The Laboratory’s Postdoc Entrepreneur Accelerator program started in 2016. In an email to the Los Alamos Daily Post, Entrepreneur Programs Manager Molly Cernicek explained that the program was created by a group of Los Alamos managers and staff with the objective to train postdoc researchers to engage in high tech business opportunities.

“The idea was that some postdocs might be open to commercializing Los Alamos technology within local startups if they were trained to identify and pursue these kinds of opportunities,” she said. “The University of California Office of the President agreed to fund the Accelerator concept at the inception with several in this office actively involved in the program’s strategy and curriculum year after year.”

During the six months, participants are not only thinking about technical progress but are developing the mindset of an entrepreneur, Cernicek said.

“The program curriculum includes over 30 experts from around the country who present topics relevant to designing and building a high-tech product, understanding the competitive landscape to determine where new technology can compete, and creating a business model around products and applications developed around a new technology,” she said.

Cernicek added that the participants travel to the Bay Area in California and Washington D.C. each year to meet and interact with venture capitalists, corporate business developers and investors, entrepreneurs, technology accelerator leaders, and professionals involved in programs designed to facilitate government -funded technology commercialization. Furthermore, she said the postdocs are encouraged to attend conferences to talk with company leads and generate networks with potential partners and clients who may want to license their technology or mentor them in the future.

Regional Technology Commercialization Program Manager Colleen Pastuovic said the postdocs divide their time between exploring commercialization opportunities as well as advancing their technologies.
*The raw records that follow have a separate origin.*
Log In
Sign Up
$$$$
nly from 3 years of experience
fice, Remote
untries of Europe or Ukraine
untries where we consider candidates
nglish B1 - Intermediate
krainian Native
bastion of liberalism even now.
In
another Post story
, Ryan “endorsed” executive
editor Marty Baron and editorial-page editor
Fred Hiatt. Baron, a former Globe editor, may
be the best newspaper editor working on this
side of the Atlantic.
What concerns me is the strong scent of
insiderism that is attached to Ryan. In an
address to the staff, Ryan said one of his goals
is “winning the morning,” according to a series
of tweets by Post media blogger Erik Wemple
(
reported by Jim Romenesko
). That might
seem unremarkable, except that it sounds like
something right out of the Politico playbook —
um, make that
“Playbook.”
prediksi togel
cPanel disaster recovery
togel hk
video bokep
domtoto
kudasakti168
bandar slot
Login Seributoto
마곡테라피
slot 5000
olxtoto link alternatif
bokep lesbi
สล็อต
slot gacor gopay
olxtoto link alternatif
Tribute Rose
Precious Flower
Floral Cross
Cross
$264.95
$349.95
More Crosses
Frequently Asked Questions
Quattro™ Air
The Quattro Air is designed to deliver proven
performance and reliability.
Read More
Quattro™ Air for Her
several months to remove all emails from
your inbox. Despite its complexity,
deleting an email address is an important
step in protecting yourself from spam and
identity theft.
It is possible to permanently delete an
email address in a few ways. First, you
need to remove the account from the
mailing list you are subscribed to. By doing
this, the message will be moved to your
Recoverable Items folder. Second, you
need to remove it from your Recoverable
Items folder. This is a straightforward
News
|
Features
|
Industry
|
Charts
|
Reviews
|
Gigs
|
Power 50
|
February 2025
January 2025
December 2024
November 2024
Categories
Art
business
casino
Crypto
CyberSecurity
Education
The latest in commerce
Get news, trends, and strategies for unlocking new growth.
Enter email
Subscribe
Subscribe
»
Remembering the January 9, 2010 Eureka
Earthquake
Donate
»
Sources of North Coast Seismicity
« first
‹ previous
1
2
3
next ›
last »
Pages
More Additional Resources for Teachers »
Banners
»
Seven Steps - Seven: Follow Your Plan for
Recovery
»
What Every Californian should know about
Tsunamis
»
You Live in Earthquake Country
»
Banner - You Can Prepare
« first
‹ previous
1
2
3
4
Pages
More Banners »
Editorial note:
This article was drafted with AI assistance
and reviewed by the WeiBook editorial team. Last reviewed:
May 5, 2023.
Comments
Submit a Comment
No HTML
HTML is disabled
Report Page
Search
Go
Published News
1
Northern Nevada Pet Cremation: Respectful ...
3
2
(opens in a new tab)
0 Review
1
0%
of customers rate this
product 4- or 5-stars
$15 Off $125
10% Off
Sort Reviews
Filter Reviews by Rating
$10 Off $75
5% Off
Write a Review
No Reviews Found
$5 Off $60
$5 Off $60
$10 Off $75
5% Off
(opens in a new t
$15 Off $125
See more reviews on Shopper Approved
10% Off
They attend classroom instruction and interact with experts on their subject.

The presentations on May 18 mark the end of this round of the accelerator program but this is not the conclusion for the postdocs’ work.

Pastuovic said they will be supported an additional 25 percent of their time for three months to address key technical milestones identified to move their technologies toward a partnership, license or startup opportunity.

Cernicek added that “Out of the 22 postdocs who have participated in this program, 14 are currently at Los Alamos as staff or finishing their postdocs. The others have been hired by high tech companies, other national laboratories, and universities.”

The Accelerator offers many advantages:

  • Those who are hired as full-time staff tend to be proficient at writing and receiving research grants as they have gained important insights on how to solve validated market problems within their research proposals.
  • Customer discovery and networking for some postdocs lead to a research partnership with a company to develop a specific application or to license the technology.
  • Program participants share their commercialization and partnership expertise with their research teams and as staff tend to recommend their postdocs to participate in the Accelerator.
  • They are active in laboratory technical assistance programs working directly with business owners and entrepreneurs through programs like the New Mexico Small Business Assistance (NMSBA) program, Technology Readiness Initiative (TRGR), and the New Mexico Lab Embedded Entrepreneur Program (NM LEEP).
  • Some cohorts have one or two postdocs interested in spinning out a startup. The Accelerator supports them to define technology and commercialization roadmaps with milestones they have to surpass before they sign up for the Entrepreneur Leave Program, which gives them additional support and training to be as prepared as possible before they take the leap into their own business.

To get into the program, Pastuovic said, “the postdoc entrepreneurs either participate in another Los Alamos innovator training program prior to joining the Accelerator, such as DisrupTECH or Energy I-Corps Lite, or they are recommended by a technical mentor or a business development program manager who is assessing their technology as a candidate for commercialization.”